Great question!  EXACT emphasizes that recruitment is a process that is mostly player driven so it creates opportunities for players to learn how to do this at its camps.  This is what I found unique and special.

My daughter attended as a sophomore but I can see how it might be beneficial to attend as a freshman if a player is targeting D1 schools because the timing of the official interactions with D1 programs comes earlier.

Practice makes perfect, so I encourage players to contact D3 programs as freshman because there aren’t the same restrictions that there are in D1 programs.  As a result, young players can get pretty good at communicating effectively with college coaches before they get their first opportunities to do so with D1 coaches.

A sophomore year EXACT camp ended up being the right time for my daughter because she was targeting highly academic D3’s that required grades and test scores.  My impression is that her interactions with other D3 programs during her sophomore year helped her become quite good at this when it really mattered for her as a junior.

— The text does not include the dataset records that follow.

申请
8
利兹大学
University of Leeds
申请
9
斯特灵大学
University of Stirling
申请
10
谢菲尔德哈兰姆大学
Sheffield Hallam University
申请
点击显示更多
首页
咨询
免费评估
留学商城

If D1 schools are being targeted, it may be good having a little practice as a freshman with D3 coaches before having to get it right as a sophomore with D1 coaches.  One of the D1 coaches from a good Pac 12 program at our EXACT camp described the problematic ways that some recruits present themselves which might be worth hearing to avoid making the same mistakes.  

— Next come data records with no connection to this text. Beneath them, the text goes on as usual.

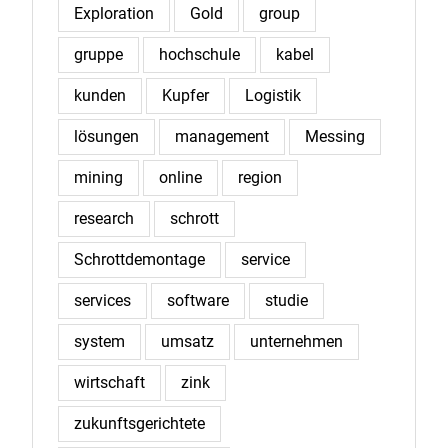
Exploration
Gold
group
gruppe
hochschule
kabel
kunden
Kupfer
Logistik
lösungen
management
Messing
mining
online
region
research
schrott
Schrottdemontage
service
services
software
studie
system
umsatz
unternehmen
wirtschaft
zink
zukunftsgerichtete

We were fortunate to have the time and money to attend a variety of camps.  No camp had a better bang for the buck than the EXACT camp at SilverLakes.  It may also be reasonable to consider attending an Academic 50 in another region if it has more schools that a player is interested in (but some of the bang for the buck will be lost).

I found the presentations that the parents could attend to be very informative.  I strongly encourage parents to attend them (don’t just drop your player off and head to the club house).

There are lots of paths to where you want to go, some are just more direct than others.  Good luck!


----------